# Measuring Similarity from Embeddings

You now have embeddings for any pair of examples. A similarity measure takes these embeddings and returns a number measuring their similarity. Remember that embeddings are simply vectors of numbers. To find the similarity between two vectors $$A = [a_1,a_2,...,a_n]$$ and $$B = [b_1,b_2,...,b_n]$$, you have three similarity measures to choose from, as listed in the table below.

MeasureMeaningFormulaRelationship to increasing similarity
Euclidean distanceDistance between ends of vectors $$\sqrt{(a_1-b_1)^2+(a_2-b_2)^2+...+(a_N-b_N)^2}$$ Decreases
CosineCosine of angle $$\theta$$ between vectors $$\frac{a^T b}{|a| \cdot |b|}$$ Increases
Dot ProductCosine multiplied by lengths of both vectors $$a_1b_1+a_2b_2+...+a_nb_n$$ $$=|a||b|cos(\theta)$$ Increases. Also increases with length of vectors.

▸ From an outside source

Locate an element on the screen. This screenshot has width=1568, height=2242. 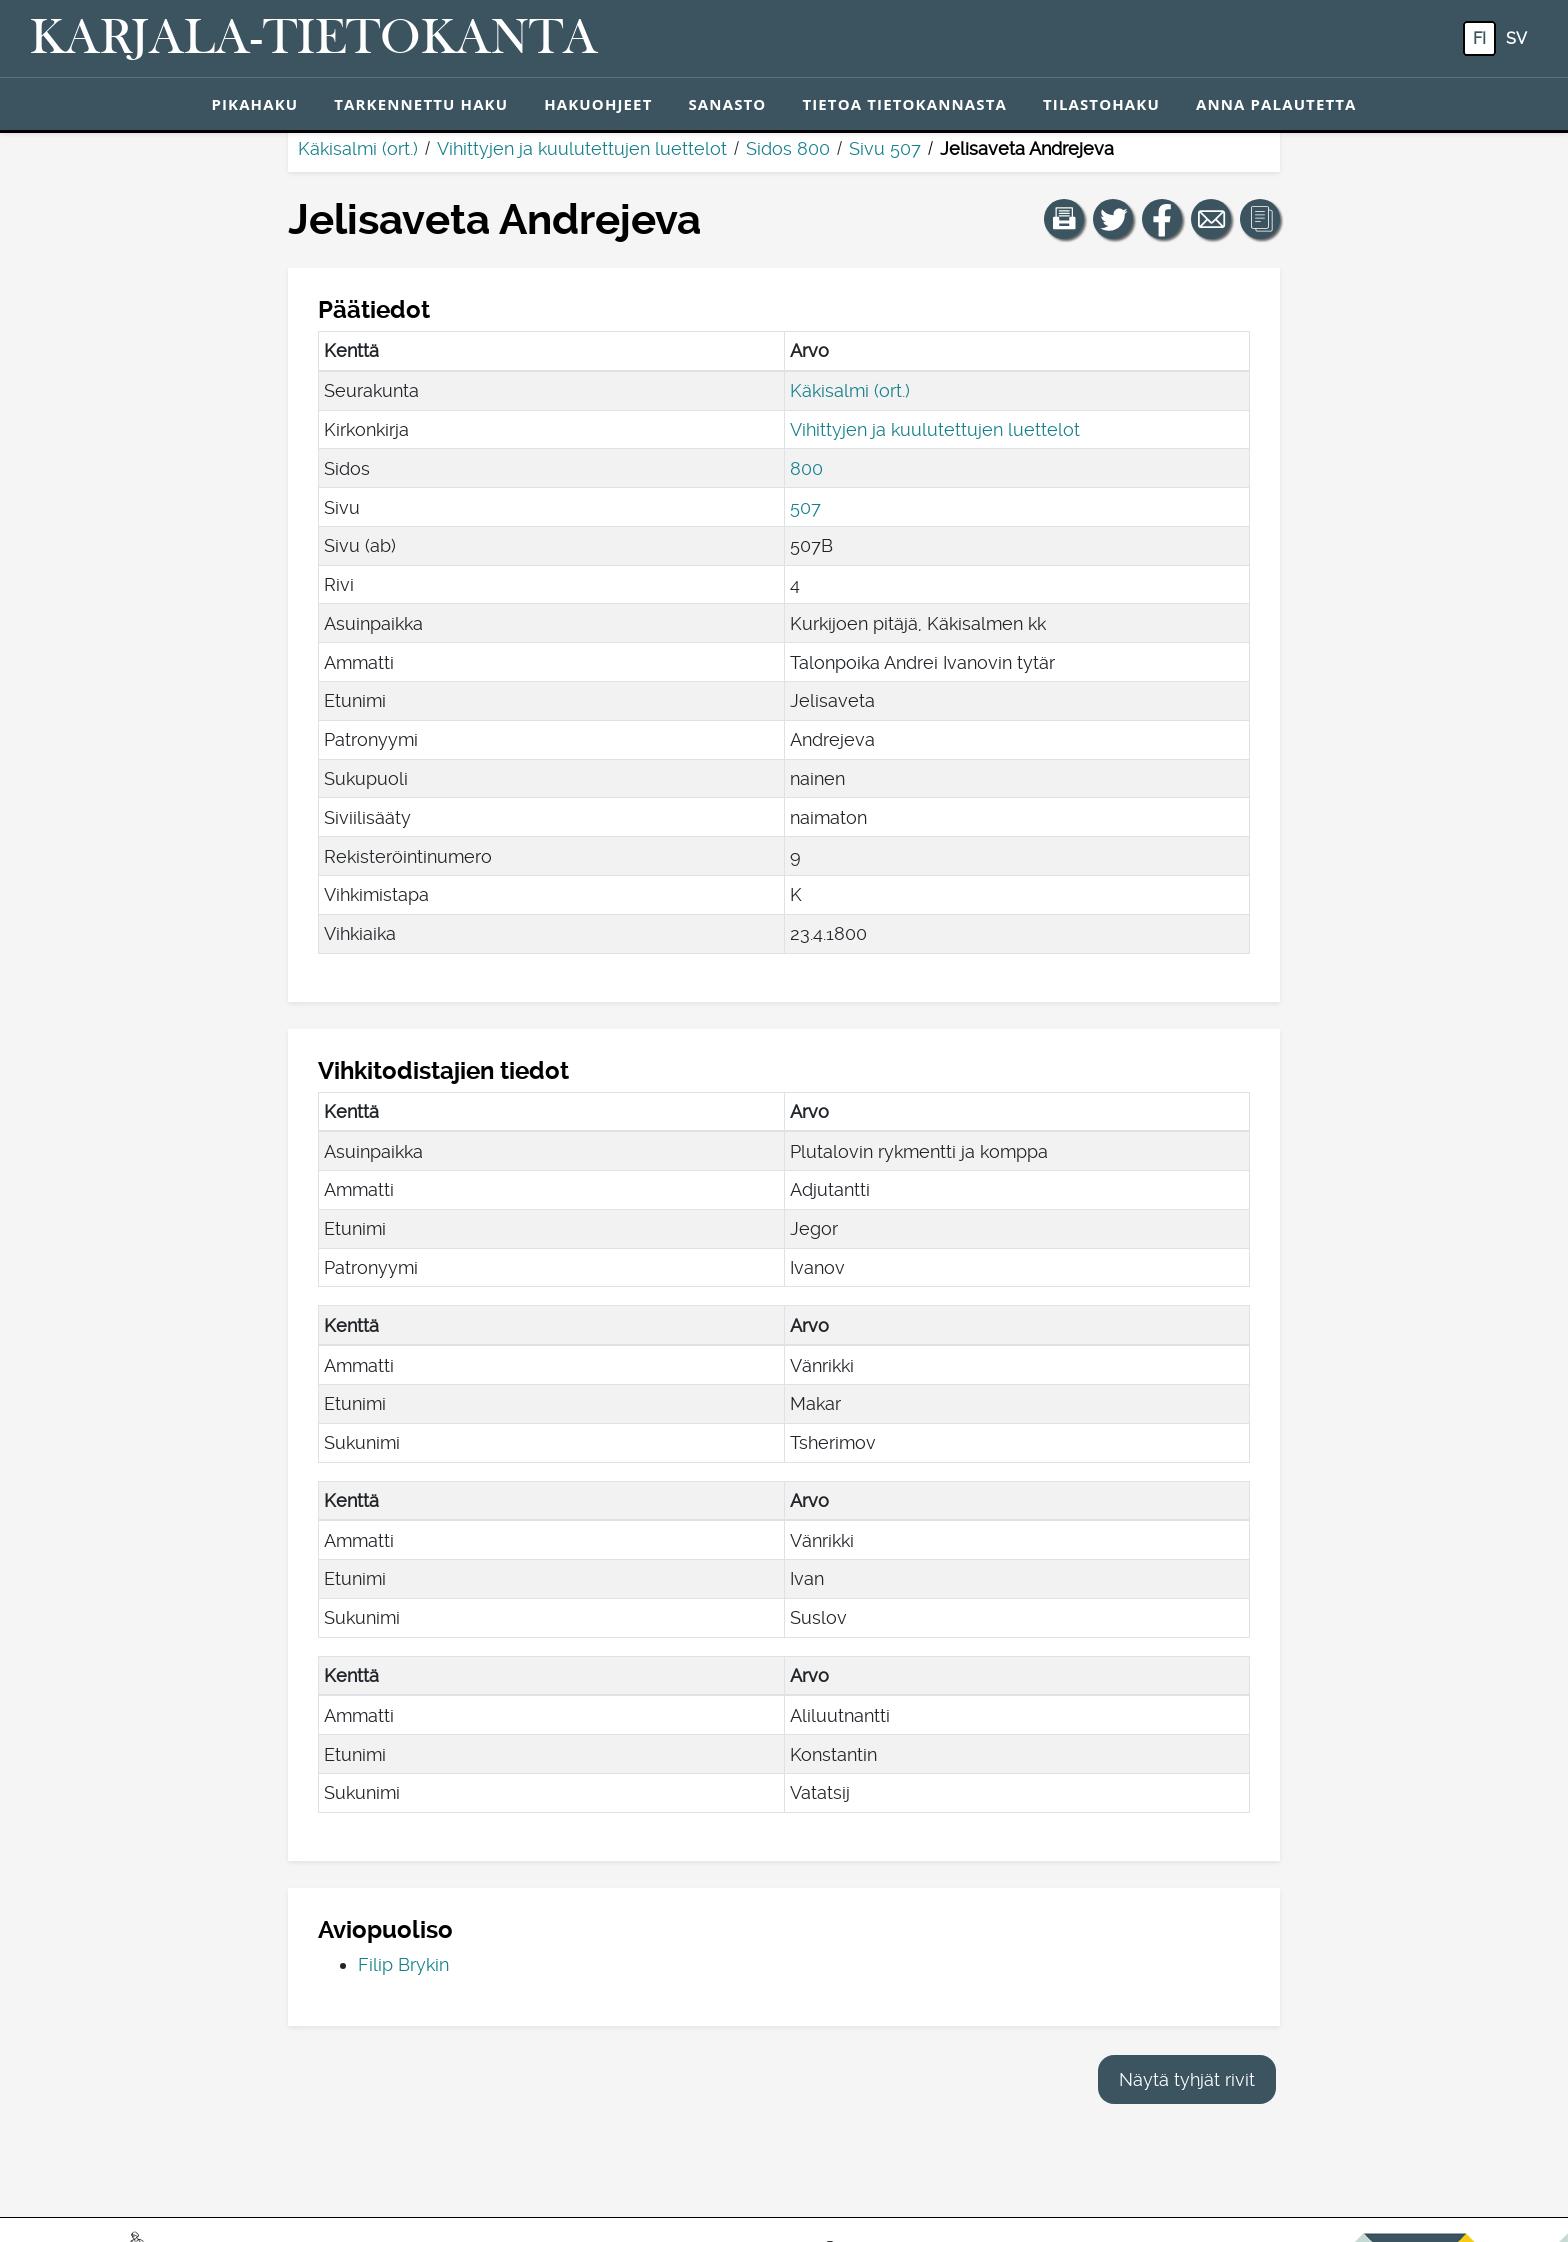 Käkisalmi (ort.) is located at coordinates (358, 148). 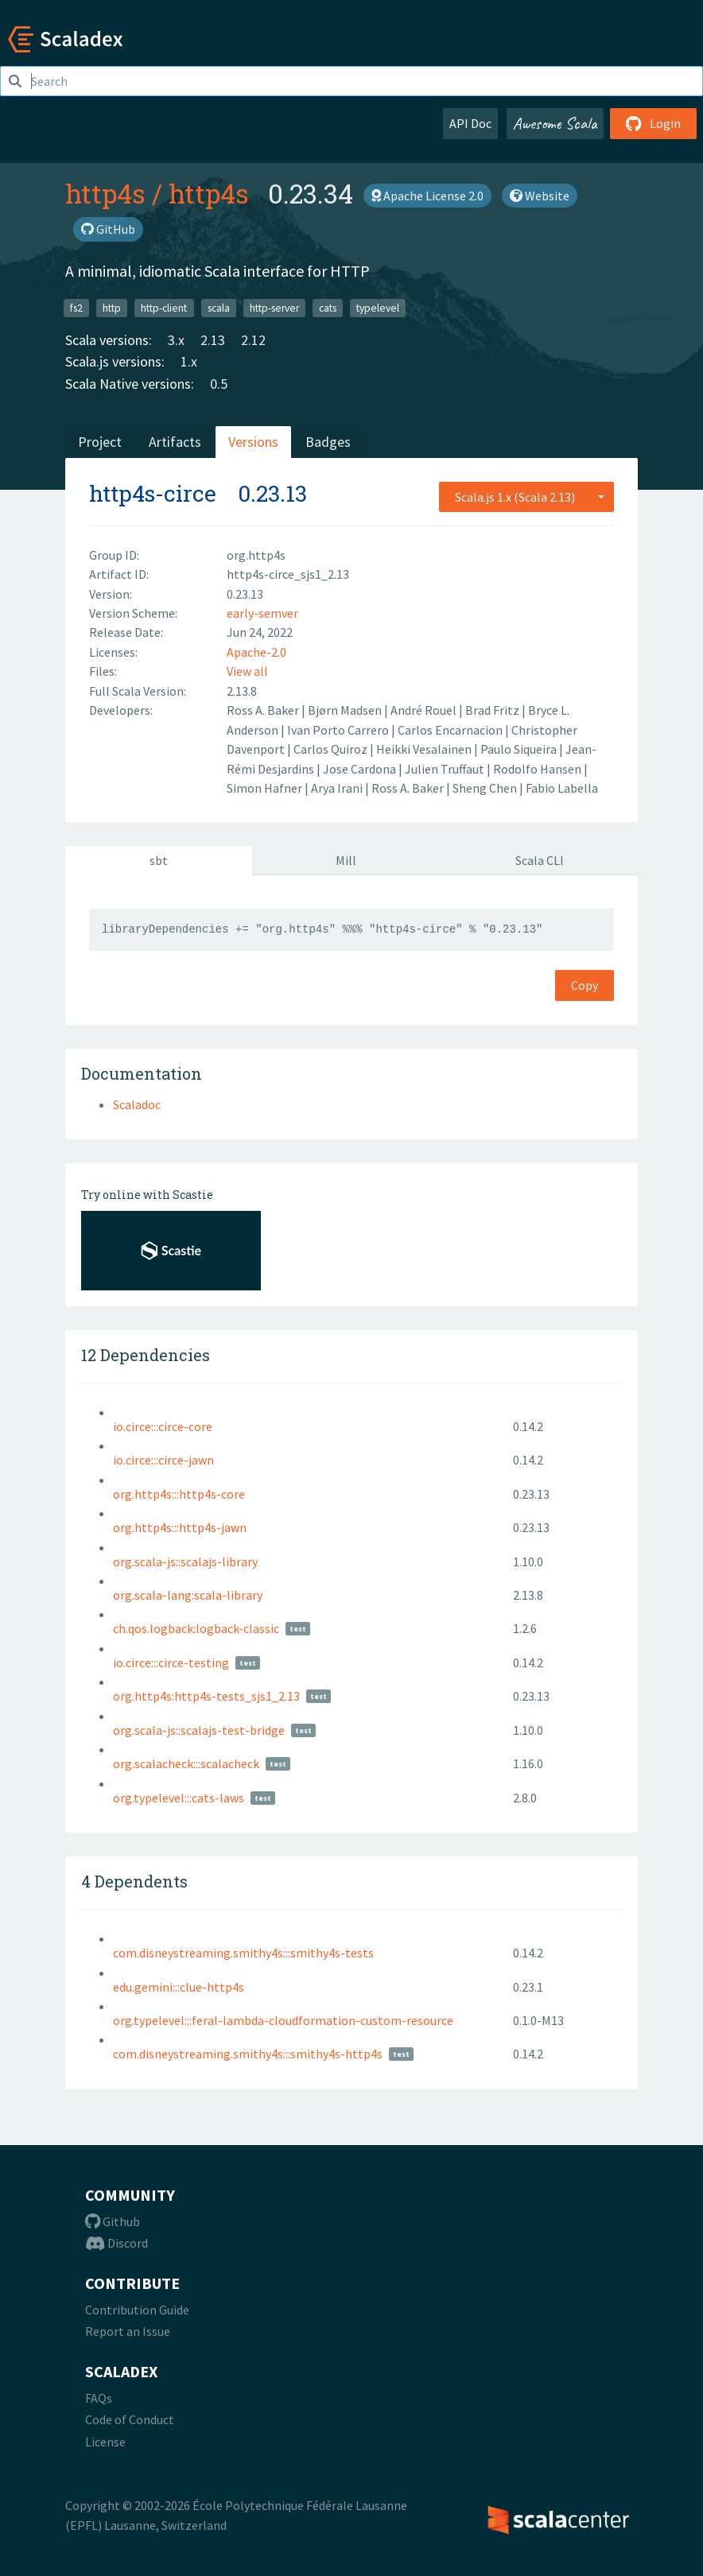 The width and height of the screenshot is (703, 2576). I want to click on http-server, so click(274, 307).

## Choosing a Similarity Measure

In contrast to the cosine, the dot product is proportional to the vector length. This is important because examples that appear very frequently in the training set (for example, popular YouTube videos) tend to have embedding vectors with large lengths. If you want to capture popularity, then choose dot product. However, the risk is that popular examples may skew the similarity metric. To balance this skew, you can raise the length to an exponent $$\alpha\ < 1$$ to calculate the dot product as $$|a|^{\alpha}|b|^{\alpha}\cos(\theta)$$.

To better understand how vector length changes the similarity measure, normalize the vector lengths to 1 and notice that the three measures become proportional to each other.

Proof: Proportionality of Similarity Measures
After normalizing a and b such that $$||a||=1$$ and $$||b||=1$$, these three measures are related as:
• Euclidean distance = $$||a-b|| = \sqrt{||a||^2 + ||b||^2 - 2a^{T}b} = \sqrt{2-2\cos(\theta_{ab})}$$.
• Dot product = $$|a||b| \cos(\theta_{ab}) = 1\cdot1\cdot \cos(\theta_{ab}) = cos(\theta_{ab})$$.
• Cosine = $$\cos(\theta_{ab})$$.
Thus, all three similarity measures are equivalent because they are proportional to $$cos(\theta_{ab})$$.